8. Following these allegations being made the father contacted social services in this jurisdiction. He contended that he was advised by social services that he should not return the child to Brazil.
9. The father contacted the mother in January, and told her that he would not be returning the child until the allegations were resolved. He claims that the mother responded by making threats towards him, and to disappear with the child if she returned to Brazil.

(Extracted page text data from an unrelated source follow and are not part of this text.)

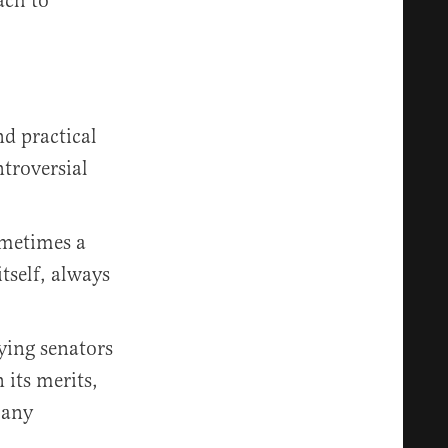
ach to
nd practical
ntroversial
sometimes a
tself, always
nying senators
 its merits,
 any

10. The mother issued her Hague application in April. A Cafcass report was ordered, and the Cafcass officer reported a number of allegations of abuse by the child, including regular beatings by the mother. The Cafcass officer expressed a clear risk of harm if the child were to be returned to her mother's care. The child also made it quite clear that she wished to remain in England with her father.
11. The mother offered undertakings, including not to physically chastise the child if she were returned to her care. However, there were concerns about the ability of the Brazilian authorities to take any necessary protective measures, due to the effect of the Covid-19 pandemic.
The application was heard by Mr Justice MacDonald. After setting out the relevant law, he came straight to the point:
"I am satisfied that, making a reasoned and reasonable assumption as to the maximum level of risk to [the child] and considering the protective measures available to meet that risk, there is a grave risk that returning [her] to the jurisdiction of Brazil would expose her to physical or psychological harm or would otherwise place her in an intolerable situation for the purposes of Art 13(b) of the 1980 Convention. Having so concluded, I am satisfied it would not be appropriate to proceed to exercise my discretion to make a return order in those circumstances. For the sake of completeness, I am also satisfied that [the child] objects to being returned to Brazil for the purposes of Art 13 of the 1980 Hague Convention and has attained an age and degree of maturity at which it is appropriate to take account of her views. Again, I am satisfied that it would not be appropriate to exercise my resulting discretion to make a return order."
Mr Justice MacDonald then set out his reasons for coming to this decision, which I will not detail here, as they are pretty much what one would expect from the foregoing, including the credibility of the child's allegations and the insufficiency of the mother's undertakings. However, I think that the last paragraph of his judgment is significant (my emphasis):
"I accept that this result means that a child who has been wrongfully retained following a proposed holiday in England will not now be returned to her jurisdiction of habitual residence pursuant to the provisions of the 1980 Hague Convention. Within this context, and having regard to the clear policy objectives of the 1980 Convention, it is important to emphasise that my decision is one that has been reached on the very particular and, indeed, very unusual facts of this case. Namely, that the child's holiday to England was also the method by which that child was able to alert her other parent and thereafter the authorities in this jurisdiction that she was at a credible and high risk of serious physical and emotional abuse upon return (as [she] herself said, "so when I came to the UK I felt more comfortable to say about this, because she would be far") and that, again in the very particular circumstances of this case, the protective measures proposed are not sufficient to protect her from that credible and high risk were she to be returned to the jurisdiction of her habitual residence, in addition to the child's objection. In these circumstances, as I have already made clear, I do not consider this to be a paradigm case of wrongful retention following a holiday and I am satisfied it is not a case of forum shopping on the part of the father."